Britain’s National Police Chiefs’ Council warned Wednesday that leaks of potential evidence “undermine our investigations.”
Monday’s attack, which came as people were leaving an Ariana Grande concert, took the lives of at least 22 people, including several children. Dozens were also wounded in the incident.
Investigators are focused on tracking down associates of Abedi, a British-born national of Libyan descent, saying it is clear they are investigating a network.
Hopkins told reporters eight men had been arrested at addresses in Manchester, Wigan and Nuneaton. These arrests are “significant,” he said, with searches having “revealed items that we believe are very important to the investigation.”
A woman arrested in a raid in Blackley, Manchester, was released late Wednesday without charge, police said.
On Wednesday, new details about Abedi emerged, including that he had been known to intelligence services, Rudd told the BBC. He had been in Libya for three weeks and returned days before his attack, US military officials told CNN.
Police in Germany confirmed Thursday that Abedi had traveled through Dusseldorf Airport on his way to Manchester a few days before the attack. The suspect was in transit only in the security area, Dusseldorf police said.
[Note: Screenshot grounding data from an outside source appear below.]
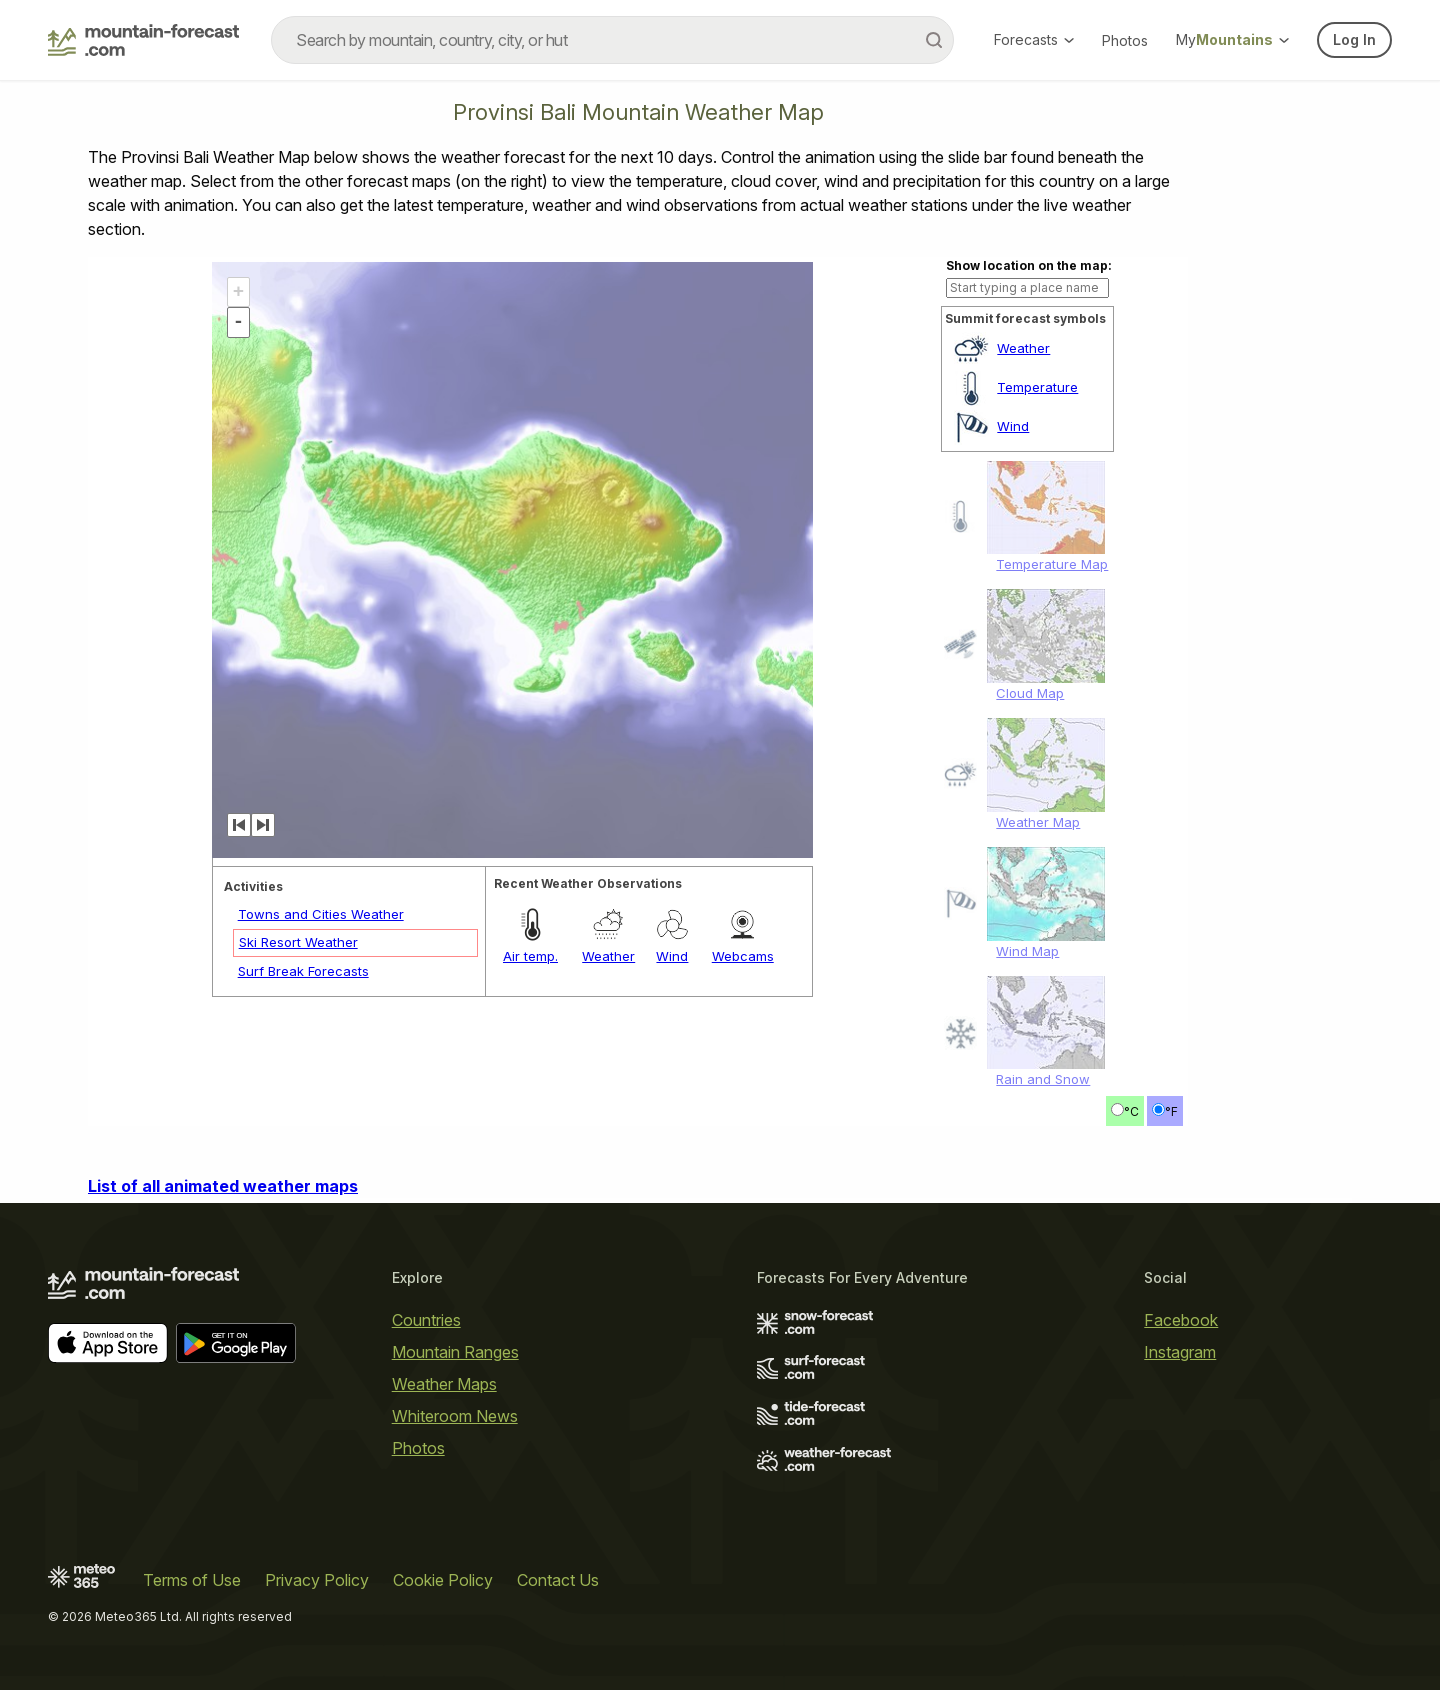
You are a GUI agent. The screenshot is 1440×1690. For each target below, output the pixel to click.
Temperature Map (1052, 564)
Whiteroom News (455, 1416)
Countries (426, 1320)
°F (1171, 1111)
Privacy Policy (317, 1580)
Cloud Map (1030, 693)
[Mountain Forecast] (143, 40)
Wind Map (1027, 951)
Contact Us (558, 1580)
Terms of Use (192, 1580)
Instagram (1180, 1352)
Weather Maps (444, 1384)
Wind (1013, 426)
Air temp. (530, 956)
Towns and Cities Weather (321, 914)
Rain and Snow (1043, 1079)
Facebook (1181, 1320)
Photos (1125, 40)
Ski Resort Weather (298, 942)
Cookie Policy (443, 1580)
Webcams (743, 956)
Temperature (1037, 387)
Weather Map (1038, 822)
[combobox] (612, 40)
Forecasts (1034, 39)
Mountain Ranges (455, 1352)
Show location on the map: (1029, 265)
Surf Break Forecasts (303, 971)
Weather (1023, 348)
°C (1131, 1111)
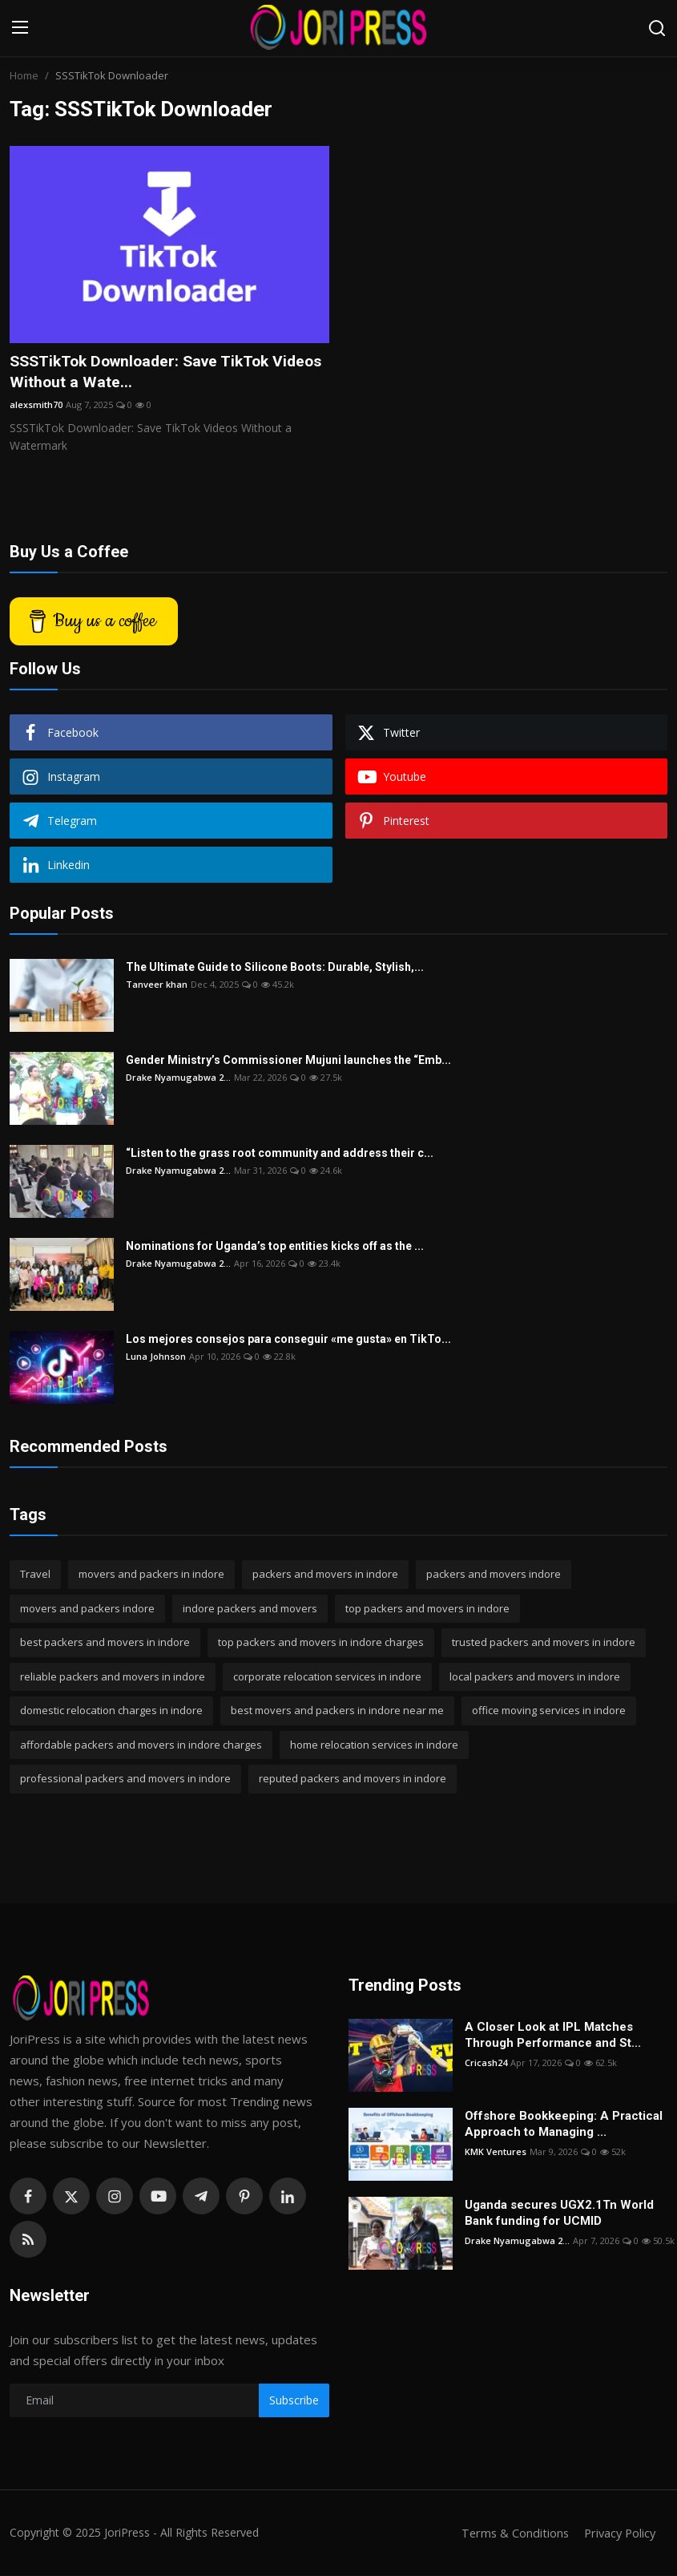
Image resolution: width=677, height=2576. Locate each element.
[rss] (28, 2240)
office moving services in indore (549, 1712)
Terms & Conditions (510, 2533)
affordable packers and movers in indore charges (141, 1745)
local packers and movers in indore (534, 1677)
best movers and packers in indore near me (337, 1712)
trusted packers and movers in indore (543, 1643)
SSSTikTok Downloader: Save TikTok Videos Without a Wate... (146, 372)
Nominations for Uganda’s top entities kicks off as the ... (275, 1247)
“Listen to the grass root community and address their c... (279, 1154)
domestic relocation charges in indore (111, 1712)
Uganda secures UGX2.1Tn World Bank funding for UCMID (559, 2213)
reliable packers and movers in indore (112, 1677)
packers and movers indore (493, 1575)
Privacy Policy (617, 2533)
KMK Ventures (495, 2152)
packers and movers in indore (325, 1575)
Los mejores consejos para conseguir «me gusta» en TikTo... (288, 1340)
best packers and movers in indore (105, 1643)
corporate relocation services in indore (327, 1677)
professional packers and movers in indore (125, 1780)
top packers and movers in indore (427, 1609)
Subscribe (294, 2401)
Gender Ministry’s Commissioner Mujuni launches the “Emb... (288, 1061)
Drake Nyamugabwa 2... (178, 1079)
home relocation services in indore (374, 1745)
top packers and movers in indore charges (321, 1643)
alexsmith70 (36, 405)
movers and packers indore (87, 1609)
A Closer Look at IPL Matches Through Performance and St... (553, 2035)
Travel (35, 1575)
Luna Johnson (156, 1358)
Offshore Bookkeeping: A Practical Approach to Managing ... (564, 2124)
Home (24, 75)
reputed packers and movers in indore (352, 1780)
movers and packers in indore (151, 1575)
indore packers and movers (250, 1609)
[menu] (20, 28)
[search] (657, 28)
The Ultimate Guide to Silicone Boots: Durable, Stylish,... (275, 968)
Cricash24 (486, 2063)
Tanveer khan (156, 986)
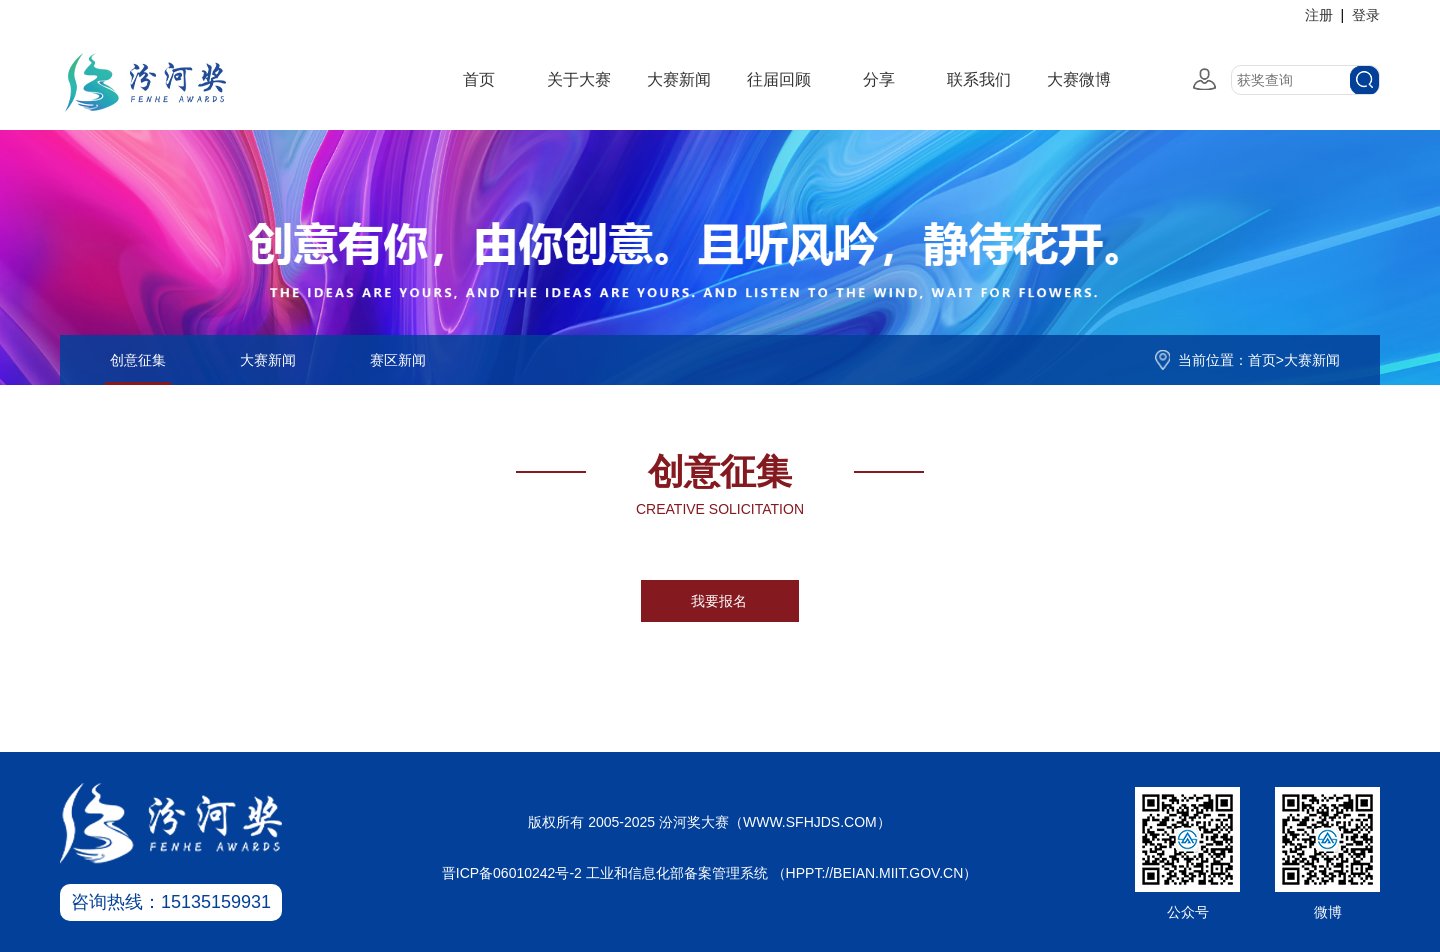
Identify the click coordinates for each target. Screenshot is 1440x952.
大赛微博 (1079, 79)
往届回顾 (779, 79)
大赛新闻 (679, 79)
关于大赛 (579, 79)
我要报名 (719, 601)
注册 (1319, 15)
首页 (479, 79)
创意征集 (138, 360)
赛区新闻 (398, 360)
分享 (879, 79)
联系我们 (979, 79)
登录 (1366, 15)
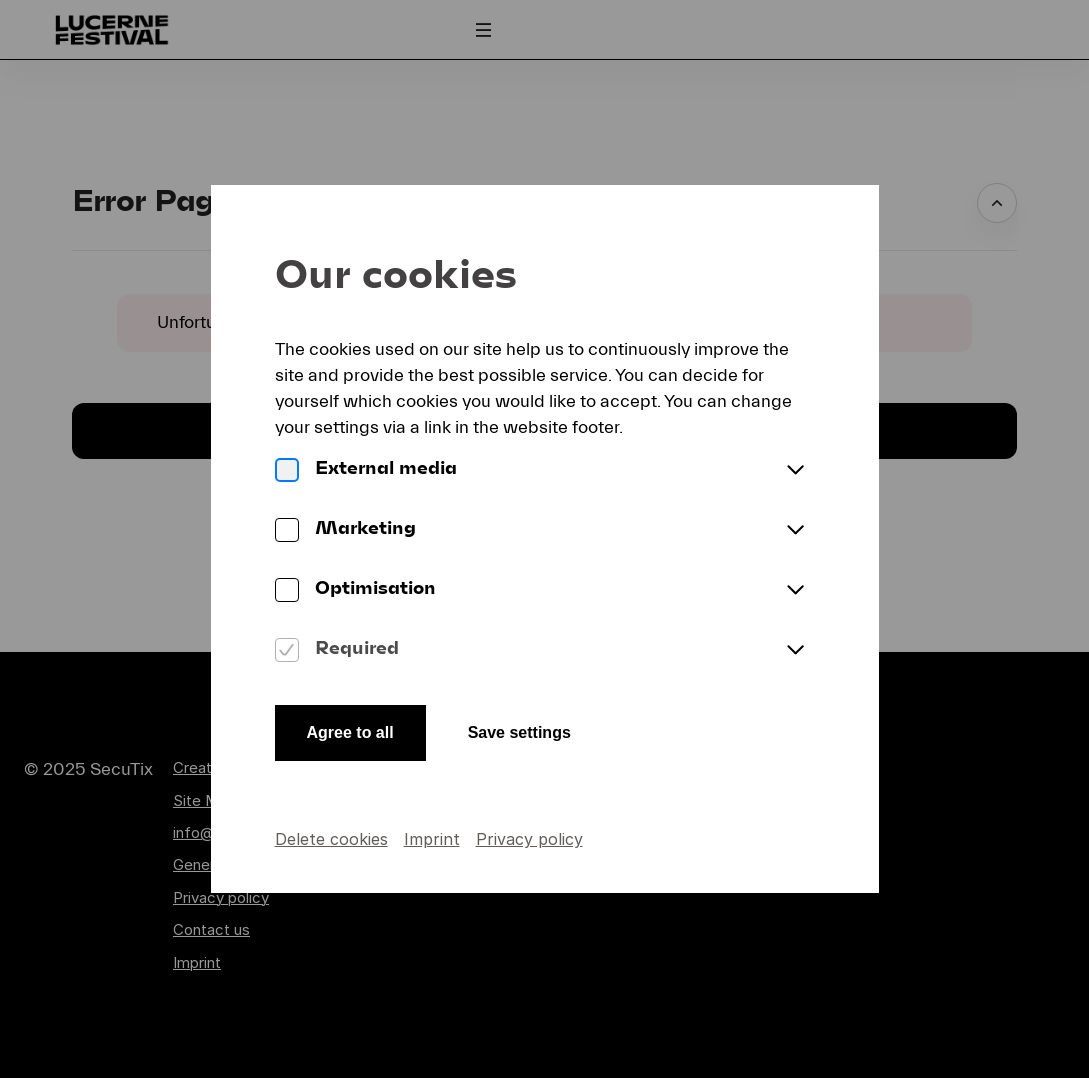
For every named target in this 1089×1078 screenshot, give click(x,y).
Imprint (432, 839)
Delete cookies (331, 839)
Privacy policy (529, 839)
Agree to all (350, 732)
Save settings (519, 732)
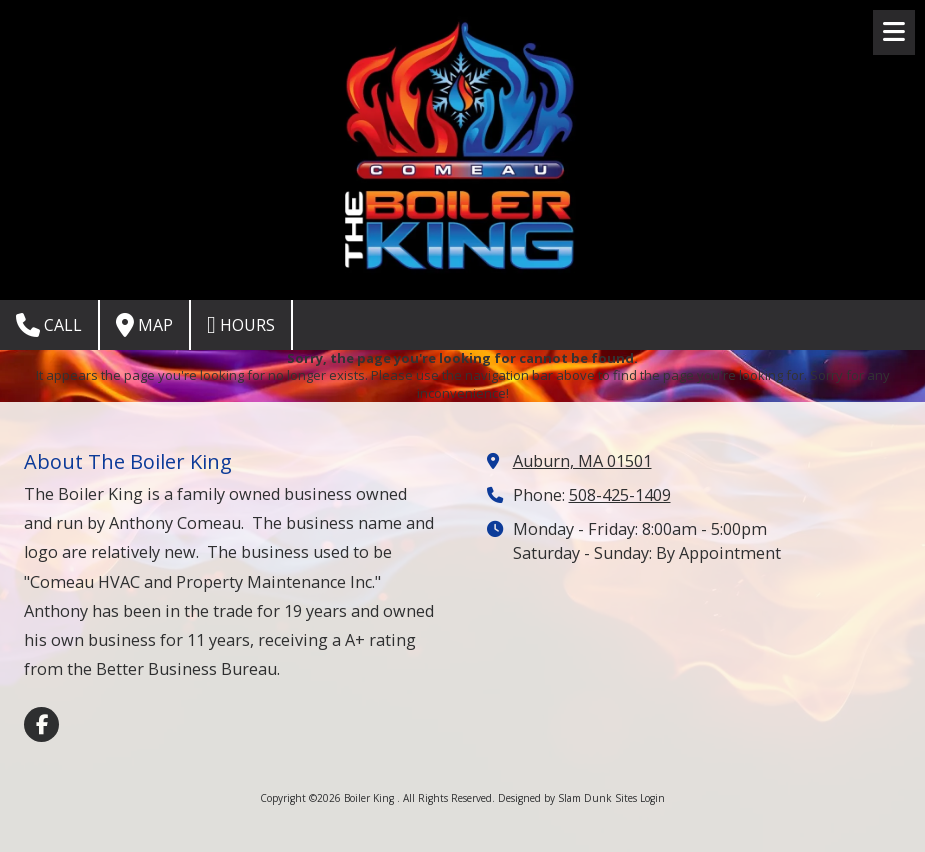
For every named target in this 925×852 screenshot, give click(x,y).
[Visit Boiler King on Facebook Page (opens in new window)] (41, 724)
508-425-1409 (620, 495)
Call (49, 325)
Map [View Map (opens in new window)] (144, 325)
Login (652, 798)
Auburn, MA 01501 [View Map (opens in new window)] (582, 461)
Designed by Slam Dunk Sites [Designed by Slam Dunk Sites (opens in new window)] (567, 798)
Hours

According to a family friend who asked not to be identified, the boys’ father had taken his sons to Libya in mid-April and confiscated their passports so they couldn’t return to the UK where they’d been in trouble with gangs. Abedi got his passport back after telling his father he was going on a pilgrimage to Saudi Arabia, but returned to England instead.
In Libya, Abedi’s brother — identified as 20-year-old Hashim Ramadan Abu Qassem al-Abedi — was arrested Tuesday night on suspicion of links to ISIS, according to a statement from a Tripoli militia known as the Special Deterrence Force. The militia, aligned with the Libyan government, said that the younger Abedi was allegedly planning a terror attack in Libya when arrested. CNN has not been able to independently verify the details from the militia.
UK holds moment of silence
Identification of the 22 victims continues — as of Thursday afternoon local time 18 people who died in the blast had been named.
The family of 14-year-old Eilidh MacLeod released a statement through the police that spoke of their “devastation”. “Eilidh was vivacious and full of fun. She loved all music whether it was listening to Ariana or playing the bagpipes with her pipe band,” it said.
The grandfather of another teenage victim Sorrell Leczkowski, said he was “absolutely heartbroken” to confirm that she had died. “Sorrell was only 14, but she was our rock, she kept us all grounded. She was such a clever, talented, creative girl, there was nothing she couldn’t do,” said Michael Healy. Sorrell’s mother and grandmother were both injured, he said.
Queen Elizabeth II visited the Manchester Royal Infirmary and Children’s Hospital, where some of the wounded from Monday’s bombing are being treated. Speaking to the father of an injured girl by her hospital bed, the queen said the attack was a “a very wicked thing.”
Manchester hospitals are still treating 75 people in the aftermath of Monday’s bombing attack, including 23 in critical care, according to a statement from NHS England on Thursday.
A moment of silence was held Thursday morning as the United Kingdom continued to come to terms with its worst terror attack since the 2005 London bombings.
Crowds who had gathered in Manchester’s St Ann’s Square, where banks of flowers and balloons have been left in tribute to the victims, bowed their heads for the solemn moment before breaking into spontaneous applause.
Elsewhere, as the clock struck 11 a.m., cyclists dismounted, people stopped in their tracks on street corners and workers came out of local businesses to stand together in clusters, all bowing their heads in remembrance.
On Wednesday night, a win for soccer side Manchester United in the Europa League final in Stockholm was dedicated to the victims.